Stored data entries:
= Beginning of Section =

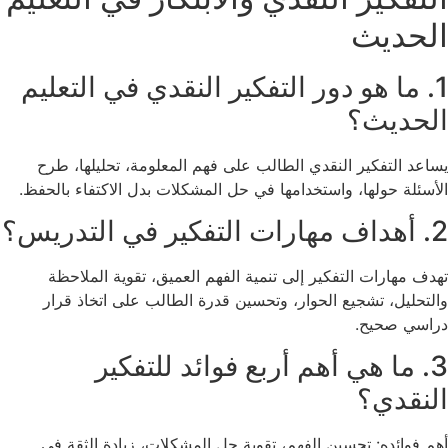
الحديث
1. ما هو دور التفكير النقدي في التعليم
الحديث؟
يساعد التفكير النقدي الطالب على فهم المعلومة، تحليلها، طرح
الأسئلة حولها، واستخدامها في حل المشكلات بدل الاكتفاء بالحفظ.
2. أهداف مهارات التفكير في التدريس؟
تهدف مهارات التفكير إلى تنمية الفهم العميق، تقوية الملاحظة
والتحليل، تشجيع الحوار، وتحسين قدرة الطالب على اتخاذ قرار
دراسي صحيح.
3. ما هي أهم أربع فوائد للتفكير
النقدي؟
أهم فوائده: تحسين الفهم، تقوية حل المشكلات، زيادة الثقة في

= End of Section =
= Beginning of Section =

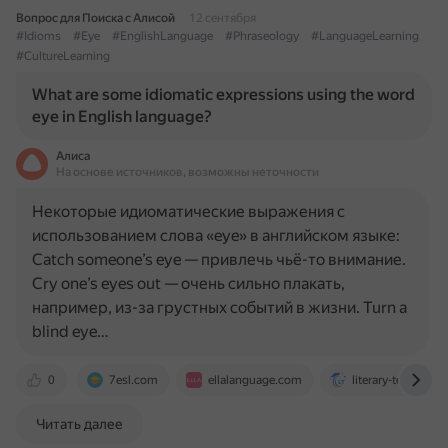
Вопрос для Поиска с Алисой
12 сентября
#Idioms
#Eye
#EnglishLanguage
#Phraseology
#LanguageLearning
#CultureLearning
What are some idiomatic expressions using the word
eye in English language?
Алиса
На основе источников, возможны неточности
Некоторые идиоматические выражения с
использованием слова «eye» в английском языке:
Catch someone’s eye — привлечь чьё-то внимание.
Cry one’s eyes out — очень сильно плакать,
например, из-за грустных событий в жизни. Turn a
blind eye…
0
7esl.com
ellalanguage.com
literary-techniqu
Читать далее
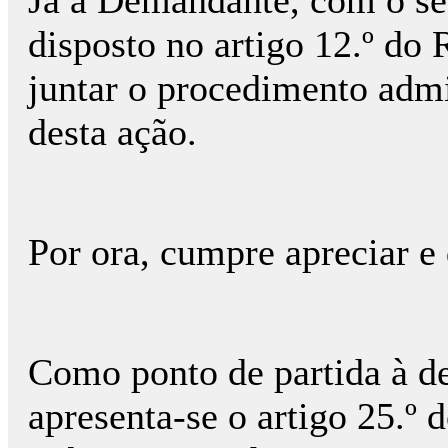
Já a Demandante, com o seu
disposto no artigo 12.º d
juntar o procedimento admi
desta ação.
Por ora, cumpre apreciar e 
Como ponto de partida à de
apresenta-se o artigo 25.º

= End of Section =
= Beginning of Section =

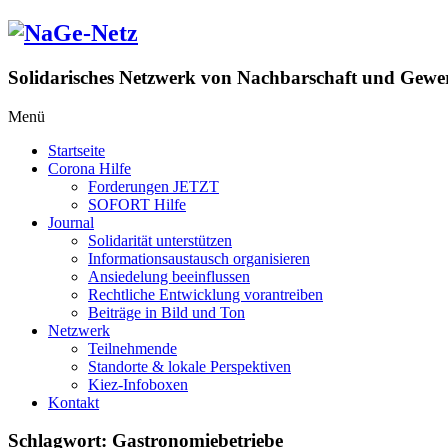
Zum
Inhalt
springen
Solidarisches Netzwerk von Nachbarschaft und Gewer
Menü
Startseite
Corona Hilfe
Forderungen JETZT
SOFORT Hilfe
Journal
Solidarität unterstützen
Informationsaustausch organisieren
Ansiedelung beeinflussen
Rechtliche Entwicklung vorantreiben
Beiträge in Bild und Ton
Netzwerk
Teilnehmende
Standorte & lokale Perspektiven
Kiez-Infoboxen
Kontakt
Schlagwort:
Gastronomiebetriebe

= End of Section =

WORK INSTRUCTIONS:
Give the exact lines, and only those, from the line containing "يساعد التفكير النقدي" through the line containing "أهم فوائده: تحسين" in the entries above.

THE COMPLETED TASK:
يساعد التفكير النقدي الطالب على فهم المعلومة، تحليلها، طرح
الأسئلة حولها، واستخدامها في حل المشكلات بدل الاكتفاء بالحفظ.
2. أهداف مهارات التفكير في التدريس؟
تهدف مهارات التفكير إلى تنمية الفهم العميق، تقوية الملاحظة
والتحليل، تشجيع الحوار، وتحسين قدرة الطالب على اتخاذ قرار
دراسي صحيح.
3. ما هي أهم أربع فوائد للتفكير
النقدي؟
أهم فوائده: تحسين الفهم، تقوية حل المشكلات، زيادة الثقة في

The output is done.